Items from a data source
══════════

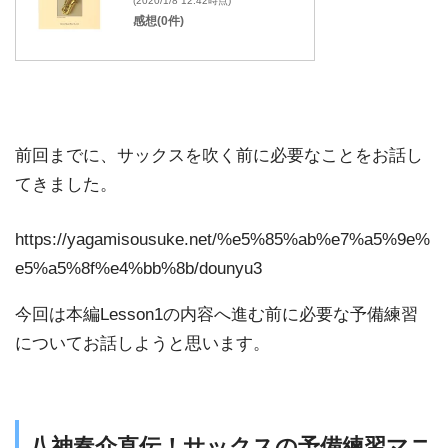
(2020/1/8 12:42時点)
感想(0件)
前回までに、サックスを吹く前に必要なことをお話し
てきました。
https://yagamisousuke.net/%e5%85%ab%e7%a5%9e%
e5%a5%8f%e4%bb%8b/dounyu3
今回は本編Lesson1の内容へ進む前に必要な予備練習
についてお話しようと思います。
八神奏介直伝！サックスの予備練習マニ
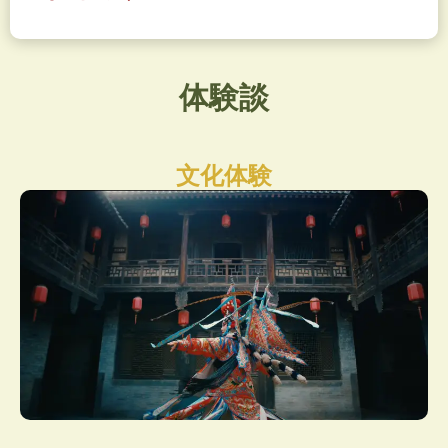
体験談
文化体験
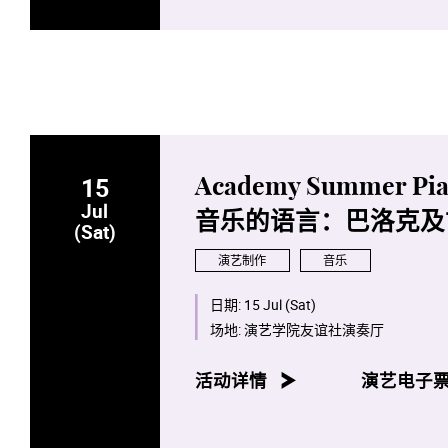
15
Academy Summer Pian
Jul
音乐的语言：巴洛克及
(Sat)
演艺制作
音乐
日期:
15 Jul (Sat)
场地:
演艺学院友谊社演奏厅
活动详情
演艺电子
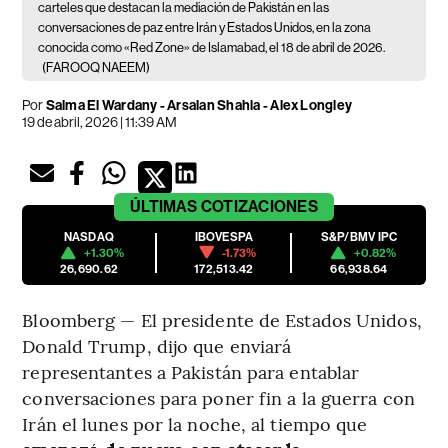
carteles que destacan la mediación de Pakistán en las
conversaciones de paz entre Irán y Estados Unidos, en la zona
conocida como «Red Zone» de Islamabad, el 18 de abril de 2026.
(FAROOQ NAEEM)
Por
Salma El Wardany - Arsalan Shahla - Alex Longley
19 de abril, 2026 | 11:39 AM
ÚLTIMAS
COTIZACIONES
NASDAQ
IBOVESPA
S&P/BMV IPC
+1.30%
-1.73%
+0.82%
26,690.62
172,513.42
66,938.64
Bloomberg — El presidente de Estados Unidos,
Donald Trump, dijo que enviará
representantes a Pakistán para entablar
conversaciones para poner fin a la guerra con
Irán el lunes por la noche, al tiempo que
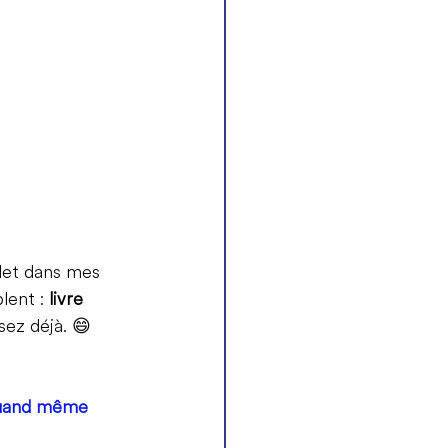
plet dans mes 
ent : 
livre 
ez déjà. 
😄
 quand même 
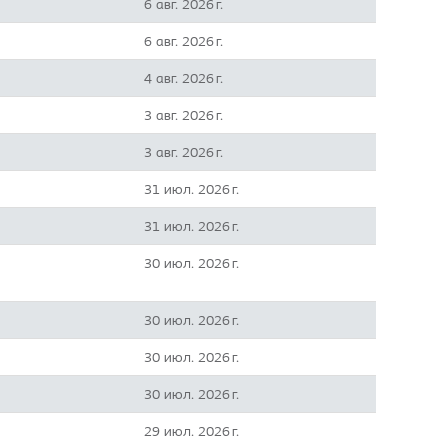
6 авг. 2026 г.
6 авг. 2026 г.
4 авг. 2026 г.
3 авг. 2026 г.
3 авг. 2026 г.
31 июл. 2026 г.
31 июл. 2026 г.
30 июл. 2026 г.
30 июл. 2026 г.
30 июл. 2026 г.
30 июл. 2026 г.
29 июл. 2026 г.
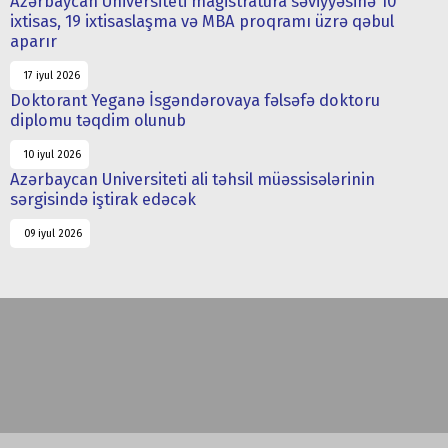
Azərbaycan Universiteti magistratura səviyyəsinə 10
ixtisas, 19 ixtisaslaşma və MBA proqramı üzrə qəbul
aparır
17 iyul 2026
Doktorant Yeganə İsgəndərovaya fəlsəfə doktoru
diplomu təqdim olunub
10 iyul 2026
Azərbaycan Universiteti ali təhsil müəssisələrinin
sərgisində iştirak edəcək
09 iyul 2026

══════════

### Task requirements
What are the lines from the one with "Azərbaycan Universiteti ali" through the end of the entries? Give them again exactly, both end lines included.

### Solution below
Azərbaycan Universiteti ali təhsil müəssisələrinin
sərgisində iştirak edəcək
09 iyul 2026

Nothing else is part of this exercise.